Thermionic emission energy distribution from nanocrystalline diamond films for direct thermal-electrical energy conversion applications

Kishore Uppireddi, University of Puerto Rico
Tyler Westover, Purdue University - Main Campus
Timothy Fisher, Purdue University - Main Campus
Brad H. Weiner, University of Puerto Rico
Gerardo Morell, University of Puerto Rico

Date of this Version



DOI: 10.1063/1.3204667

This document has been peer-reviewed.



In the ongoing quest for energy production by nonconventional methods, energy conversion by vacuum and solid-state thermionic emission devices is one of the potentially efficient pathways for converting thermal energy directly into electrical power. The realization of practical of thermionic energy conversion devices strongly depends on achieving low work function materials, which is thus far a limiting factor.

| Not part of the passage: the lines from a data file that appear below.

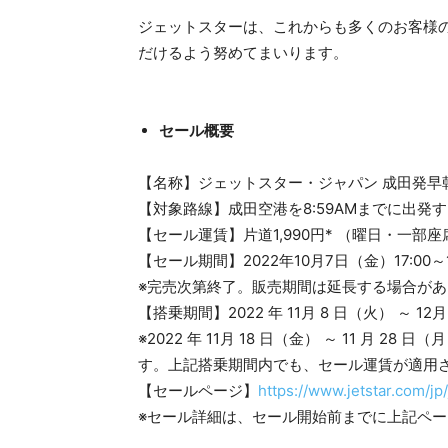
ジェットスターは、これからも多くのお客様
だけるよう努めてまいります。
セール概要
【名称】ジェットスター・ジャパン 成田発早
【対象路線】成田空港を8:59AMまでに出発す
【セール運賃】片道1,990円* （曜日・一
【セール期間】2022年10月7日（金）17:00～
※完売次第終了。販売期間は延長する場合があ
【搭乗期間】2022 年 11月 8 日（火） ～ 12月
※2022 年 11月 18 日（金） ～ 11 月
す。上記搭乗期間内でも、セール運賃が適用
【セールページ】
https://www.jetstar.com/jp/
※セール詳細は、セール開始前までに上記ペ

In an attempt to develop a new low work function thermionic material, this work reports thermionic emission energy distributions (TEEDs) from nanocrystalline diamond (NCD) films in the temperature range from 700 to 900 degrees C that reveal a consistent effective work function of 3.3 eV. The NCD films also exhibit emission peaks corresponding to higher work functions as indicated by shifts in their energy position and relative intensity as a function of temperature. These shifts thus appear to be related to instabilities in the NCD's surface chemistry. The analysis of these data yields information on the origin of the low effective work function of NCD. (C) 2009 American Institute of Physics.